[SUPPLIED INFORMATION Boundary: Start]

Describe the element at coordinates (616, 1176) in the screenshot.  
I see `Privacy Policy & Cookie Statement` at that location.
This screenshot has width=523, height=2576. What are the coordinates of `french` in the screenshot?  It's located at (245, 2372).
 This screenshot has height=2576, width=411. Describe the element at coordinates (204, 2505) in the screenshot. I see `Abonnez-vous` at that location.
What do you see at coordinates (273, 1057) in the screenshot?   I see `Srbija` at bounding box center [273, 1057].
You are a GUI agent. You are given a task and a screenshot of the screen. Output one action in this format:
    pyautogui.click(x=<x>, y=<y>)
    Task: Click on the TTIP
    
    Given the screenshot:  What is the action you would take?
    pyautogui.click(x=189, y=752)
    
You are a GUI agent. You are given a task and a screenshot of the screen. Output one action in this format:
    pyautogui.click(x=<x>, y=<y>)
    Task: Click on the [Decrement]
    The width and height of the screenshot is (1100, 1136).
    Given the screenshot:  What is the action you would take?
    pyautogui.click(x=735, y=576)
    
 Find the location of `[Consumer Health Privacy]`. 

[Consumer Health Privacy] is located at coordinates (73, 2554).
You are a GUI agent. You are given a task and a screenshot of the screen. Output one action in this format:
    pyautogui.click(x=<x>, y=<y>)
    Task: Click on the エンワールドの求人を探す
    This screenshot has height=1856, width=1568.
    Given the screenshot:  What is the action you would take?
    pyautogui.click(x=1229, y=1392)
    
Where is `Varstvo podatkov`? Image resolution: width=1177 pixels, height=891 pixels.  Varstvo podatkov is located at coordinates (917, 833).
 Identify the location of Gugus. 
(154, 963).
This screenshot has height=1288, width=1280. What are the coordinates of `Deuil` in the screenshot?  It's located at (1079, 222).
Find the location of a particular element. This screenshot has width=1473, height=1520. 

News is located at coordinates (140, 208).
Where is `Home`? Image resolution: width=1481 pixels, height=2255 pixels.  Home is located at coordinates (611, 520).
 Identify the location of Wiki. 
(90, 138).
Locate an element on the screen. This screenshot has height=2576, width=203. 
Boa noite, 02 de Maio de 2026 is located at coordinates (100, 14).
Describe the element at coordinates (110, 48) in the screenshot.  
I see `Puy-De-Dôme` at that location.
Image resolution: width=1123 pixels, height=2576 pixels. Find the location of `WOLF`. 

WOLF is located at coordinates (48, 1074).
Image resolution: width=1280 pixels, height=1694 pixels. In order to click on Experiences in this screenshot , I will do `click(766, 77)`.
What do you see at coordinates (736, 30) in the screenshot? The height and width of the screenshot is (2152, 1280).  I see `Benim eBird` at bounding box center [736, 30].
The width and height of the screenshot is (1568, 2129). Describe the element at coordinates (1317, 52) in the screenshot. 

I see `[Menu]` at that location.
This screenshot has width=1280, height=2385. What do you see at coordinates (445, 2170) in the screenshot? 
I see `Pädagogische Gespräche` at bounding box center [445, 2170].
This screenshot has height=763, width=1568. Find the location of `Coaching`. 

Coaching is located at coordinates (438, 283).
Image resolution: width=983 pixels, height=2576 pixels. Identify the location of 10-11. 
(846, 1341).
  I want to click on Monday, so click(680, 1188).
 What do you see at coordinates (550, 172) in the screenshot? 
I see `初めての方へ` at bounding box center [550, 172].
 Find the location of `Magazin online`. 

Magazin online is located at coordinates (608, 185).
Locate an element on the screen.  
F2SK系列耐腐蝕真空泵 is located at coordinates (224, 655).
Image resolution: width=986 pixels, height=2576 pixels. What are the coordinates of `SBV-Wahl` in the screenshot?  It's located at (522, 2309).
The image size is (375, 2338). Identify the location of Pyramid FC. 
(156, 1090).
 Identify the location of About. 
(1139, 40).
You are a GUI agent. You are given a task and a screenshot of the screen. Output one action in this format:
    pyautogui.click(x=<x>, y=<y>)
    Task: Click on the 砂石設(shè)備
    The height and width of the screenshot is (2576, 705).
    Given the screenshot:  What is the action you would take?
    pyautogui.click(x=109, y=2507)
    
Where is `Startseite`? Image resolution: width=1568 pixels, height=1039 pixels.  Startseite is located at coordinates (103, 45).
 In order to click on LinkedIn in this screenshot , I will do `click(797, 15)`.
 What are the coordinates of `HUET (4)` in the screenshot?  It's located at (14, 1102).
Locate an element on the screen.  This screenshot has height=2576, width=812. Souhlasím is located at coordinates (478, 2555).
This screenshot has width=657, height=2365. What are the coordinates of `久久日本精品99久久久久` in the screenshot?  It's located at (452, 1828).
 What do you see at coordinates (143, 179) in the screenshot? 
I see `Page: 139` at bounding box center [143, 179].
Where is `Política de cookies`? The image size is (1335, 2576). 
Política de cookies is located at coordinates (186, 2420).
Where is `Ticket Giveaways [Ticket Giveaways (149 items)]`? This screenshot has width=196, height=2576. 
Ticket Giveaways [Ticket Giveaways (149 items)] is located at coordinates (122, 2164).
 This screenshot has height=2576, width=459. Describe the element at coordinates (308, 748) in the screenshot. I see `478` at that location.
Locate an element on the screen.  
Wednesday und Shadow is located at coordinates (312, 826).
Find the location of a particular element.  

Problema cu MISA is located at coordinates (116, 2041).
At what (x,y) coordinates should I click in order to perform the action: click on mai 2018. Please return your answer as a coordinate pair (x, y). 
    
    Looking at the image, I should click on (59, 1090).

[SUPPLIED INFORMATION Boundary: End]

=== TRY IT ===
Please give an exact copy of the lines above, beginning with the line containing "This screenshot has height=1856, width=1568." and running through the line containing "This screenshot has height=1288, width=1280.", and of no other lines.

=== EXERCISE OUTPUT ===
    This screenshot has height=1856, width=1568.
    Given the screenshot:  What is the action you would take?
    pyautogui.click(x=1229, y=1392)
    
Where is `Varstvo podatkov`? Image resolution: width=1177 pixels, height=891 pixels.  Varstvo podatkov is located at coordinates (917, 833).
 Identify the location of Gugus. 
(154, 963).
This screenshot has height=1288, width=1280. What are the coordinates of `Deuil` in the screenshot?  It's located at (1079, 222).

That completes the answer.